- Zühre, Utarit, yahut da şahap ne oluyor ki güneş varken görünebilsin. 2135
- زهره کی بود یا عطارد یا شهاب ** کو برون آید به پیش آفتاب
- Hırkamla postumdan geçebilseydim hiç böyle kınama tohumu eker miydim?
- گر ز دلق و پوستین بگذشتمی ** کی چنین تخم ملامت کشتمی
- Odanın kapısındaki kilidi açmak da neydi? Hayale kapılan yüzlerce hasetçi bundan ne umuyordu?
- قفل کردن بر در حجره چه بود ** در میان صد خیالیی حسود
- Suyun içine el atmışlar, her biri dere de kuru toprak arıyordu.
- دست در کرده درون آب جو ** هر یکی زیشان کلوخ خشکجو
- Hiç derede kuru toprak bulunur mu? Hiç balık suya asi olabilir mi?
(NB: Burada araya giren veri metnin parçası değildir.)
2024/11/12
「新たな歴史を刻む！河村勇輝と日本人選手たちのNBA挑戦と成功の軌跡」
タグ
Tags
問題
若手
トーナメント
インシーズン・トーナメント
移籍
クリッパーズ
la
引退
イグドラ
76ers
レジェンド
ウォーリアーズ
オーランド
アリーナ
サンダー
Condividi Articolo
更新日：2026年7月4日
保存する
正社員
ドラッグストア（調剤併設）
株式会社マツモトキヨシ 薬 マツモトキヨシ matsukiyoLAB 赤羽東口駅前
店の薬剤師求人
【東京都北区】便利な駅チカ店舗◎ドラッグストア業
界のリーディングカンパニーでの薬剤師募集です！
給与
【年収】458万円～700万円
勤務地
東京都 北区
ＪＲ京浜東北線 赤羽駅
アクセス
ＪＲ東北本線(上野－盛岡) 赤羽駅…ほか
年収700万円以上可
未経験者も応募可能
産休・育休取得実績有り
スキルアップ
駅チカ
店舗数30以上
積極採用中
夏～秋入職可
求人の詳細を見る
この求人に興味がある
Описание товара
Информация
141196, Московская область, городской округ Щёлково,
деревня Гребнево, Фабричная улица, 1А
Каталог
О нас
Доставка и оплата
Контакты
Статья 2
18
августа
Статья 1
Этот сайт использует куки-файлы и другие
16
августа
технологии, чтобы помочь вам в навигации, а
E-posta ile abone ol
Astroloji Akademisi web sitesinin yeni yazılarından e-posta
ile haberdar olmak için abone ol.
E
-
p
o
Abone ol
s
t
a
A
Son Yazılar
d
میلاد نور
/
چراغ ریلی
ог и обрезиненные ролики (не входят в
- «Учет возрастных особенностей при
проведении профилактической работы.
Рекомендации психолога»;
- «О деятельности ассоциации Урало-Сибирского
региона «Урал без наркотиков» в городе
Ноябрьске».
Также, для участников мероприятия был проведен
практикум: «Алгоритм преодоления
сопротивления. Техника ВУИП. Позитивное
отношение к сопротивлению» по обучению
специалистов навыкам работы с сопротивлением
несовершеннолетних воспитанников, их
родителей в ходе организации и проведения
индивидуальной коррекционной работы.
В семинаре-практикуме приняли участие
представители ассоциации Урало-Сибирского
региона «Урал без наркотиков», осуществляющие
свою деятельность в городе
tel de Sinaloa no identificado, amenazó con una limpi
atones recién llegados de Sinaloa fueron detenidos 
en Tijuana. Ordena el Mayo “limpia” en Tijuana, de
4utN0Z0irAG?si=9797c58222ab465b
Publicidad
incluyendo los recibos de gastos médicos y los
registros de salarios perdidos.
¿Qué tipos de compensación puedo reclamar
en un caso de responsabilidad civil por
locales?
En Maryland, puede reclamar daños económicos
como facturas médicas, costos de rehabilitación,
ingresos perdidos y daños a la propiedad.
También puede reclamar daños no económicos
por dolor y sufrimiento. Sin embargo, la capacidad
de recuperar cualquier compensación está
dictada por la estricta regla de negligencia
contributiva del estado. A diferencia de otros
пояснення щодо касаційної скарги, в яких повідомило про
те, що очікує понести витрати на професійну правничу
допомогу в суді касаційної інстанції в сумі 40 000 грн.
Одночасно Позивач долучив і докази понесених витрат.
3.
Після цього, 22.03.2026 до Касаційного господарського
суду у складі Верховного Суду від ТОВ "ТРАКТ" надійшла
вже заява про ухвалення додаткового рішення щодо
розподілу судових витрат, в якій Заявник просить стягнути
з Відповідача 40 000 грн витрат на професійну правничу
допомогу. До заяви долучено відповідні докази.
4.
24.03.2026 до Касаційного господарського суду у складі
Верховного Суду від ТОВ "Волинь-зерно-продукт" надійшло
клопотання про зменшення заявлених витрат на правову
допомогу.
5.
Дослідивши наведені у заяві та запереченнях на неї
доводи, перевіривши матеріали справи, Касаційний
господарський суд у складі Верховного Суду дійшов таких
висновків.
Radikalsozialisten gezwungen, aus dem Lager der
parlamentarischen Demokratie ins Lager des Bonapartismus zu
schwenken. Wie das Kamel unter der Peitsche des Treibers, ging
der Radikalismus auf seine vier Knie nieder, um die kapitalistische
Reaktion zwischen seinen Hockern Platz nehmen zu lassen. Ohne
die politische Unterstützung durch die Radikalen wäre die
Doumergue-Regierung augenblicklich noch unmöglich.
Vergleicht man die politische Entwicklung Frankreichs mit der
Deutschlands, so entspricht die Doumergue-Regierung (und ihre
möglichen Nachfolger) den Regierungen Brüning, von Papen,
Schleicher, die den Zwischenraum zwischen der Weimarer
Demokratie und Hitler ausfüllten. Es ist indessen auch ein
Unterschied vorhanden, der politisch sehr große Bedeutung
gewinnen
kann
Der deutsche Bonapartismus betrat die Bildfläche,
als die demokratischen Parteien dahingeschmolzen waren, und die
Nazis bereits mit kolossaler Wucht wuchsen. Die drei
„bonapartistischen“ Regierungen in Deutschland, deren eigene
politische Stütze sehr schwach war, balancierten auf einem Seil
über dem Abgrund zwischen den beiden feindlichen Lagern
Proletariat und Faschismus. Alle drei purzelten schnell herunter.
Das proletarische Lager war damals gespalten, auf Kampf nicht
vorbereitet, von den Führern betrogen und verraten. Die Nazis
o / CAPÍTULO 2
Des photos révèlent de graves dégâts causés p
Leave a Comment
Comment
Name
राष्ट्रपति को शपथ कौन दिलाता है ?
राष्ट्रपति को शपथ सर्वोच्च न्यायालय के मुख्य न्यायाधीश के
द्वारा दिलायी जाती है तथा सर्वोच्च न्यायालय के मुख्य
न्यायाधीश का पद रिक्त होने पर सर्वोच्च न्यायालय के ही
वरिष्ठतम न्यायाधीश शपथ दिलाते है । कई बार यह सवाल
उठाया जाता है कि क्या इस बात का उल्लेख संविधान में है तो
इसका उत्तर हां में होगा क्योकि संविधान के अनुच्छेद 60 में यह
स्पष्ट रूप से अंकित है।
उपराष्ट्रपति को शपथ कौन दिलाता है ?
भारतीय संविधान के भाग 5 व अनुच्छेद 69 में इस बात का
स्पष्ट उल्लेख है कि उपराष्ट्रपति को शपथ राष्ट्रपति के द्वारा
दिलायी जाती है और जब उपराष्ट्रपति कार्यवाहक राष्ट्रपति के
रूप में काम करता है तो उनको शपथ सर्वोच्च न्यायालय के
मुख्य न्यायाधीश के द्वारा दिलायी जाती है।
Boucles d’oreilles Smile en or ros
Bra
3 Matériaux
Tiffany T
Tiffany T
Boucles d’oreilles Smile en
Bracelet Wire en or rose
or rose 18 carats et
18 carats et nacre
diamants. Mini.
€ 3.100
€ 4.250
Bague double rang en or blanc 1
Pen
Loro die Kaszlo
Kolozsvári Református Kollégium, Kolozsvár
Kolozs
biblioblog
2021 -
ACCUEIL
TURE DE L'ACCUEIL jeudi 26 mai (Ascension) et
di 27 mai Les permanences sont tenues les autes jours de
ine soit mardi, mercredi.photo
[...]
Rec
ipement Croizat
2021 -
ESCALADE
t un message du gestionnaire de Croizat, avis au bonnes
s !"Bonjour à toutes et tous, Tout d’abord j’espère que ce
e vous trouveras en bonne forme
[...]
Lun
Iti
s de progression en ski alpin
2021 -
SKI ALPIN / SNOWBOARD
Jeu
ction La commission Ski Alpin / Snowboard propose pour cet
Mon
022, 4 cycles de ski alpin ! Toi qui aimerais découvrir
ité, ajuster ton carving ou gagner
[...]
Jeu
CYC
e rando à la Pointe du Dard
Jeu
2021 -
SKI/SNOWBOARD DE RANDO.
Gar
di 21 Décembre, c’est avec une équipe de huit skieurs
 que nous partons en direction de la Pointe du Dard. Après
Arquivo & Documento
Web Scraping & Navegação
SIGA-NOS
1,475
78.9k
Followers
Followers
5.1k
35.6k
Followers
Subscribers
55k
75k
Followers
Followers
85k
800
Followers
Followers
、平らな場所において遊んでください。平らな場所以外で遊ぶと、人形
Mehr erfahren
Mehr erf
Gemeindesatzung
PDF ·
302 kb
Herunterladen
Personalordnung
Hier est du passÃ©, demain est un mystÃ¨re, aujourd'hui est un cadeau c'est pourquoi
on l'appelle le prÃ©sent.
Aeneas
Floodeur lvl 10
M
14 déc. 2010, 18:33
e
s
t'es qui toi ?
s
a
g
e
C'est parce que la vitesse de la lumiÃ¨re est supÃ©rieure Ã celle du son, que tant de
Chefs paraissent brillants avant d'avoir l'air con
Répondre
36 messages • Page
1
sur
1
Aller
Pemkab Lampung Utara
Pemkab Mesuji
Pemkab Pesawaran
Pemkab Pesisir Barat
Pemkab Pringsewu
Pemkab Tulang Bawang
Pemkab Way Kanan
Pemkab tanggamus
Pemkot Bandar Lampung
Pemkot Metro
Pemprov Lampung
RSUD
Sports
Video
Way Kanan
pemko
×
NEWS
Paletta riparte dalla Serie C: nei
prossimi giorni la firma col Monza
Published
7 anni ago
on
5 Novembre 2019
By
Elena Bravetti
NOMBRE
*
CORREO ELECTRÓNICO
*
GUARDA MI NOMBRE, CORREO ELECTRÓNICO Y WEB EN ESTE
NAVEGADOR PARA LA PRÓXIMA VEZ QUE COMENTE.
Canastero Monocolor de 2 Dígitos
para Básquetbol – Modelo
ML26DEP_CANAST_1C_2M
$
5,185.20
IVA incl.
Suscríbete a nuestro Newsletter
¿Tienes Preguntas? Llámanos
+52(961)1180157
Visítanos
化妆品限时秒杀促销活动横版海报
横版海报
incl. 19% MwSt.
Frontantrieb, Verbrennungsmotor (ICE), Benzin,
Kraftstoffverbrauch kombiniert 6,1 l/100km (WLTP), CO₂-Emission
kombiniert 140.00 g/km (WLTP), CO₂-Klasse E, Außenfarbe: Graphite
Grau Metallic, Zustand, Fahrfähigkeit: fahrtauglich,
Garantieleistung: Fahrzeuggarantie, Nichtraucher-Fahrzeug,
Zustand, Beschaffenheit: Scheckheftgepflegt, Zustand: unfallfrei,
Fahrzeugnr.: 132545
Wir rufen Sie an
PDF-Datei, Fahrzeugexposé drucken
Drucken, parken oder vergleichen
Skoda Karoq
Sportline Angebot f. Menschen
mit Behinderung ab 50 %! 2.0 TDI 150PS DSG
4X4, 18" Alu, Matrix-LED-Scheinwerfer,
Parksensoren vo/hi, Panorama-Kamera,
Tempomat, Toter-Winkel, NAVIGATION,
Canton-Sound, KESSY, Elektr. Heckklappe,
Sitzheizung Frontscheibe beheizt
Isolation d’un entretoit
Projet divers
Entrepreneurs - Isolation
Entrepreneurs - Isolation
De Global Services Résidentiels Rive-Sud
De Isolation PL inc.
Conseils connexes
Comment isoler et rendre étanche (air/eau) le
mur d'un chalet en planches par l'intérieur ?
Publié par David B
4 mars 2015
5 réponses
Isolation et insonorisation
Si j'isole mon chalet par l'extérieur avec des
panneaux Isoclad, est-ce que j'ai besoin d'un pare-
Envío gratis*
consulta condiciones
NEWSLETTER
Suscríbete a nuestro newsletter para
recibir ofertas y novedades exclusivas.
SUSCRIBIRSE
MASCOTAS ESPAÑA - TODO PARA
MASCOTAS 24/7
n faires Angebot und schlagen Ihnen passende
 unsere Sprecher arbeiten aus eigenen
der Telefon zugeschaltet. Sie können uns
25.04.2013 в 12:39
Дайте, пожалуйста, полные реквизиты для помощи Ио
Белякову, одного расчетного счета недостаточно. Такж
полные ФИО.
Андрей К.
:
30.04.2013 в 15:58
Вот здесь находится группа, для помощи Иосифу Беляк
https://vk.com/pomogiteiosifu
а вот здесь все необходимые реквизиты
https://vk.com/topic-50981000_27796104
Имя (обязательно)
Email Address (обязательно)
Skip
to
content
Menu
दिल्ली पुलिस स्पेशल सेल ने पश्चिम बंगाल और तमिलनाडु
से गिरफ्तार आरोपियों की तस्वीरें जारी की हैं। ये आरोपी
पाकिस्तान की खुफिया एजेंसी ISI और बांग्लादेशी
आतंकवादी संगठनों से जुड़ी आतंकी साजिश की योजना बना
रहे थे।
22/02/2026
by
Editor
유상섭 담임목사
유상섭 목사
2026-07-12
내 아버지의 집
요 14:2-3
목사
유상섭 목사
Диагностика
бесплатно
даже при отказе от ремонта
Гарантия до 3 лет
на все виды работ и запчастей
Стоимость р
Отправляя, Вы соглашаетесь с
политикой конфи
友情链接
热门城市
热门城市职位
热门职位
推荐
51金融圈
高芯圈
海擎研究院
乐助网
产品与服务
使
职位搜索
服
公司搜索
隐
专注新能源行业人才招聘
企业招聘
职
- پس کلوخ خشک در جو کی بود ** ماهیی با آب عاصی کی شود
- Bu yoksulun cefacı olduğunu sanıyorlardı. Halbuki, öyle vefalıyım ki vefa bile benim vefamı görür de utanır. 2140
- بر من مسکین جفا دارند ظن ** که وفا را شرم میآید ز من
- Mahrem olmayanlardan çekinmeseydim vefaya ait birkaç söz söylerdim.
- گر نبودی زحمت نامحرمی ** چند حرفی از وفا واگفتمی
- Alem şüpheci ve tutulacak bir yer arayıcı. Onun için bizde deriden hariç söz söyleyelim.
- چون جهانی شبهت و اشکالجوست ** حرف میرانیم ما بیرون پوست
- Kendini kırarsan iç olur, içe ait latif hikayeler duyarsın.
- گر تو خود را بشکنی مغزی شوی ** داستان مغز نغزی بشنوی
- Cevizin kabuğunda ses vardır ama içinde, yağında ses ne gezer.
- جوز را در پوستها آوازهاست ** مغز و روغن را خود آوازی کجاست
- Onun da sesi vardır, vardır ama kulak duyamaz. Onun sesi, güzelim kulaktan gizlidir. 2145
- دارد آوازی نه اندر خورد گوش ** هست آوازش نهان در گوش نوش
- Yoksa için sesi pek güzeldir. Onu duyan, kabuğun şakırtısını dinler mi hiç?
- گرنه خوشآوازی مغزی بود ** ژغژغ آواز قشری کی شنود
- Sen sükut ederek içi elde edesin diye o şakırtıya tahammül ediyorsun.
- ژغژغ آن زان تحمل میکنی ** تا که خاموشانه بر مغزی زنی
- Bir müddet dudaksız, kulaksız ol da sonra dudak gibi tatlı şeylere eş ol.
- چند گاهی بیلب و بیگوش شو ** وانگهان چون لب حریف نوش شو
- Niceye bir nazım ve nesir söyleyecek, sırları açığa vuracaksın? Hocam, bir günceğiz de şunu sına, dilsiz ol bakalım.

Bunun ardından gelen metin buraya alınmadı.